In addition to CLABSI, another frequent complication of CVC use is breakage of the external portion of the catheter. In pediatric patients, the rates of breakage have been reported from 0.04 to 1.05 per 1000 catheter-days.^4,5 In certain pediatric populations, breakages occur in as many as 8–14% of CVCs placed.^6,7 When a CVC breakage occurs in pediatric patients, catheter repair is commonly attempted, in efforts to avert the risks and costs associated with surgical replacement. Repairs are performed using kits sold by the manufacturers of most CVCs. Two studies reported the efficacy of CVC repair kits in terms of restoring function to the broken catheter, and suggested that repair was cost-effective compared to the alternative of surgery to place a new catheter.^8,9 However, the infectious consequences of repairing a CVC are unknown.

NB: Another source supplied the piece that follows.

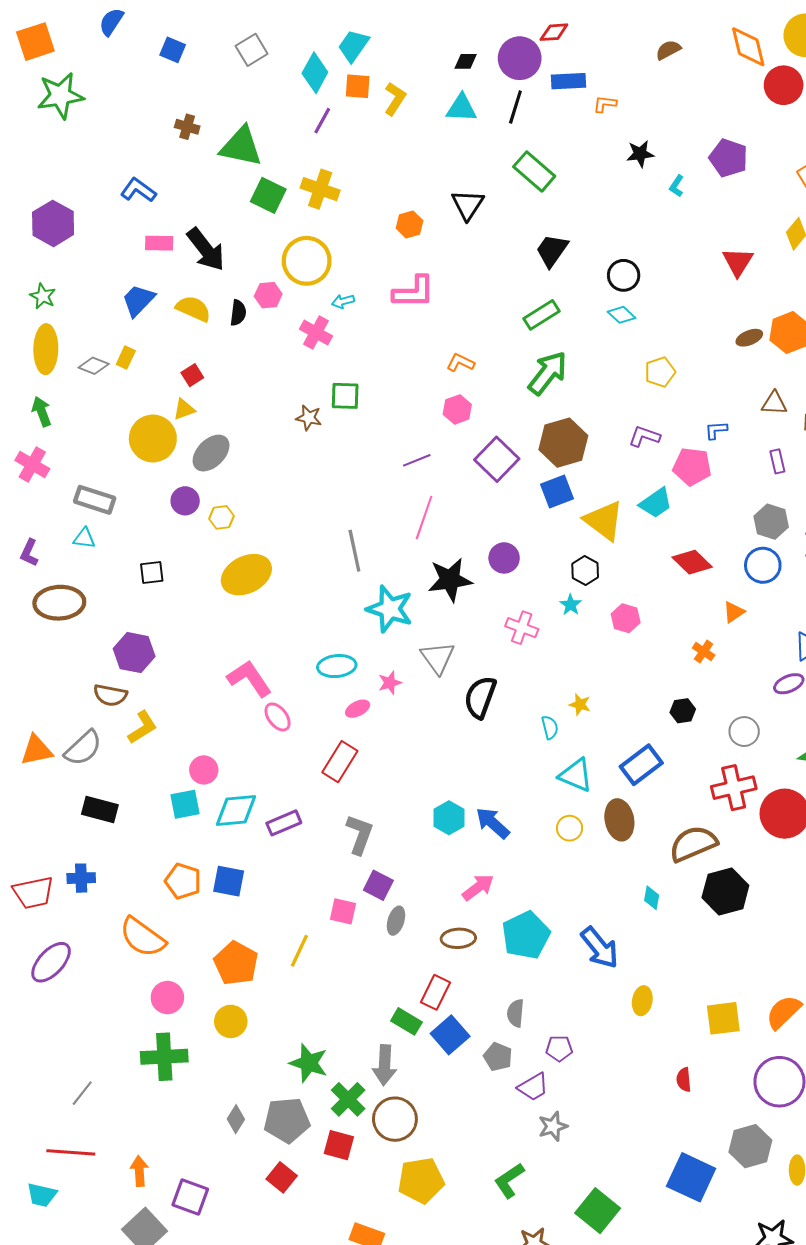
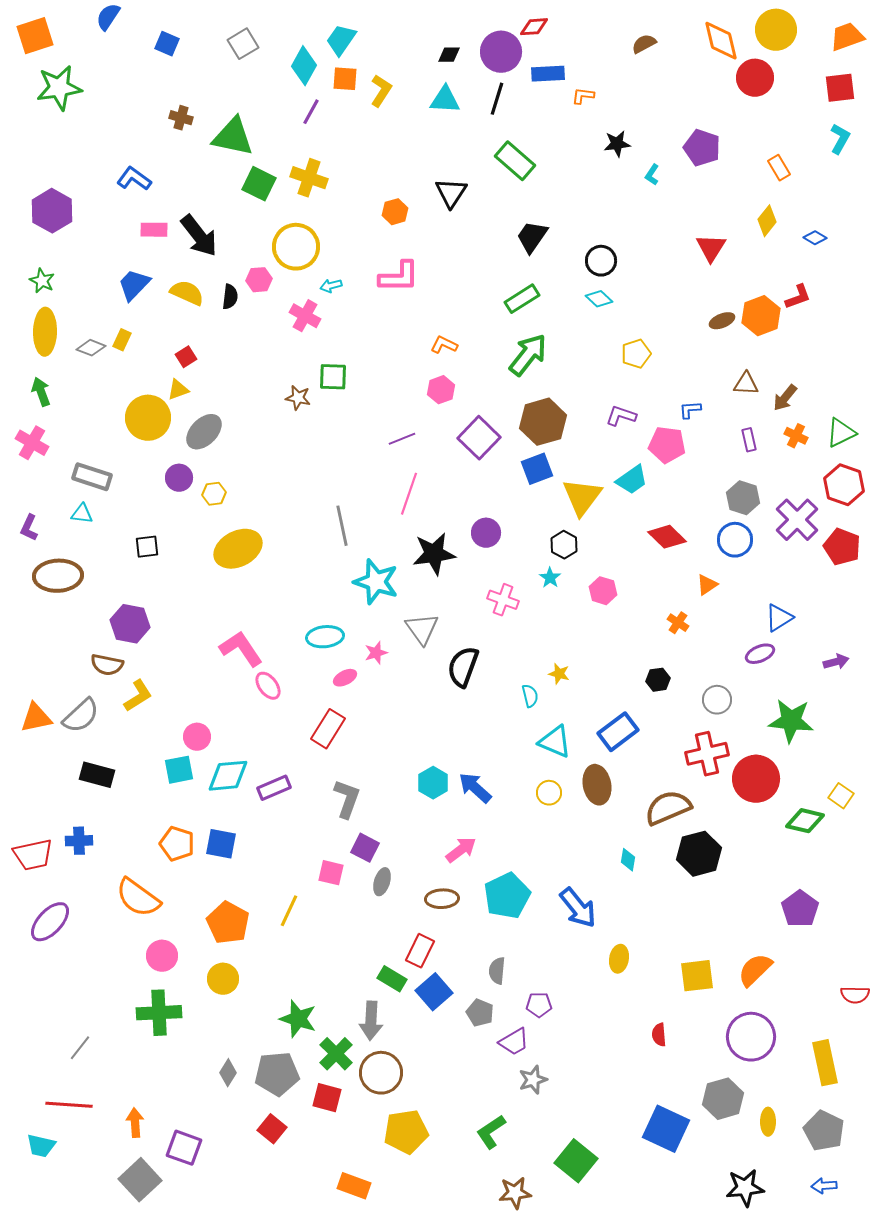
yellow triangle: (604, 521) -> (582, 497), turned 30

A break in the catheter that breaches the lumen is expected to compromise its sterility. Repair and retention of that catheter might, therefore, predispose the patient to a higher risk of bloodstream infection. Furthermore, anecdotal experience at our institution suggested an increased risk of bloodstream infection following CVC breakage and repair. However, to our knowledge, no studies have been published that examine the relationship between catheter repairs and subsequent risk of bloodstream infection. Thus, we performed a study to evaluate whether the risk of bacteremia and the risk of CLABSI is increased in the period following breakage and repair of a CVC. Identification and assessment of the magnitude of such a risk is important for determining the safest management of patients who experience breakage of their CVC.

METHODS

Study Design, Setting, and Patients

We conducted a retrospective case cross-over study, in which patients served as their own controls,¹⁰ to compare the rates of bacteremia and CLABSI before and after catheter breakage and repair. The exposure period was designated as the 30 days following CVC breakage/repair because it was assumed that the majority of resulting bacterial and fungal infections would occur during that period; the 30 days prior to the repair was the control period. The study design was chosen to minimize any potential confounding from patient age, underlying medical condition, indication for central access, or other factors.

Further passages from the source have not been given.